EXERCISE MATERIALS: Begin

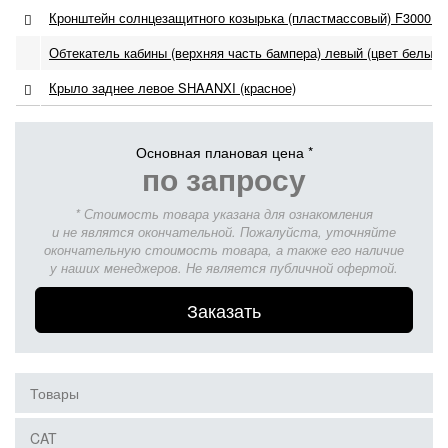
Кронштейн солнцезащитного козырька (пластмассовый) F3000 0
Обтекатель кабины (верхняя часть бампера) левый (цвет белый)
Крыло заднее левое SHAANXI (красное)
Основная плановая цена *
по запросу
* Стоимость товара указана для ознакомления
и не являтся окончательной. Пожалуйста, уточняйте
окончательную стоимость товара, а также его наличие
у наших менеджеров. Не является публичной офертой.
Заказать
Товары
CAT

EXERCISE MATERIALS: End

Could you reproduce every entry exactly, leaving out the pictures?

RESPONSE AREA:
Кронштейн солнцезащитного козырька (пластмассовый) F3000 0
Обтекатель кабины (верхняя часть бампера) левый (цвет белый)
Крыло заднее левое SHAANXI (красное)
Основная плановая цена *
по запросу
* Стоимость товара указана для ознакомления
и не являтся окончательной. Пожалуйста, уточняйте
окончательную стоимость товара, а также его наличие
у наших менеджеров. Не является публичной офертой.
Заказать
Товары
CAT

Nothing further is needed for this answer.